Years ago, I cajoled Paul Robertson to allow me to incorporate his responses and mine from a firewall mailing list thread that asked, "how should I compare two firewalls?" (For millenials, a mail thread is what we used before Twitter...). This 23 June 2004 post. Some of these comparison criteria are less relevant today than in 2004 but even in the era of next generation or web application firewalls, but others are relevant still.
A post to a firewall mailing list asked,
"I want to compare two firewalls... what aspects do we need to compare?"
A seemingly simple question, right? Download the spec sheets from the vendor, compare the hardware and security features each offers. Try to get an eval unit from each vendor, test drive the units, stress it a bit, get a feel for the the configuration console...
Taking this approach, it will be difficult to conclude anything other than, "this one handles well, the entertainment system is way cool, and the color matches my eyes".
If you haven't established proper selection criteria, based on your security architecture and requirements, you will probably end up with a serviceable firewall, but you may have to trade up to get what you need. Paul Robertson offered the following practical list of things you should consider when comparing firewalls:
- How well do the boxes implement my proposed security policy?
- Do they pass testing for implementing my security policy?
- How do the boxes perform implementing my security policy?
- What is my upgrade path should my performance requirements change?
- How well can the devices be administered by multiple levels of people if my security policy defines and requires such?
- Historically, how well has the vendor done?
- What does it take to make them fall over? If you can't make them fall over, you're not testing hard enough.
- How intuitive is my security policy when added to the systems?
- What failover and backup issues must we address (test both.)?
- Any license issues: how do they handle license failure, and how long does it take to recover?
To these I added:
- What methods does the firewall provide to assist me in asserting my security policy is enforced: specifically, are the log entries generated sufficiently detailed?
- Does the firewall support all present and projected authentication methods my organization will use?
- What routing, forwarding, and switching (VLAN) role is the firewall expected to play in my topology?
I'd also add related considerations if you intend to use an IPsec VPN for remote access:
- What's the origin/pedigree/reputation of the VPN client software?
- Availability of non-Windows clients?
- Interoperable with open source clients?
- Client software reliability (track record) when installed on different Win OS, Wintel and non-Wintel hardware?
- Suitability of client for use with other firewalls (if multi-organizational collaborative/B2B/B2C is something you must satisfy).

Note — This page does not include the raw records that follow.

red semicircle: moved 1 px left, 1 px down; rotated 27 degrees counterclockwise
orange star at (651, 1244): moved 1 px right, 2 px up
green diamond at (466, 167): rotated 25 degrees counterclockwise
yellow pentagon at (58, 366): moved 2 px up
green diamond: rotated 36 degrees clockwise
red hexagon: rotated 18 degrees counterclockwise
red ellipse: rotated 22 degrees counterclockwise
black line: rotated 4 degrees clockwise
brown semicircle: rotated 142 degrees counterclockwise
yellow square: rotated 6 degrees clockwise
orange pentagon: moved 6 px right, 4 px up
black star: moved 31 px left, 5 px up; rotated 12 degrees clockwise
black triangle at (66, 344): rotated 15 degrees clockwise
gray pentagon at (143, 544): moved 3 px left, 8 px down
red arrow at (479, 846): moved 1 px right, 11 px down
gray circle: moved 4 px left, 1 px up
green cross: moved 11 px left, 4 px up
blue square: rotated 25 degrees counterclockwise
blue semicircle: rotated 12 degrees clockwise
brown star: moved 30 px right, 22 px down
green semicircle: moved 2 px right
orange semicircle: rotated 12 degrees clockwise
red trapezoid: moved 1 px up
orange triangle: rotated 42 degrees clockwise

- Client policy administration/enforcement method.
- Client diagnostic and logging facilities.
I know these last criteria go beyond "just a firewall" and may be off-topic for some, so the last group can be disregarded if secure remote access will be handled by systems other than firewall.
These combined lists give security administrators quite a bit to mull over. Factor these first, then decide between the fine Corinthian leather or Nauga hide interiors.
If you have any criteria to add, please post a comment. Warning: using the phrase "next generation" in your comment will cause your answer to be piped to dev/null.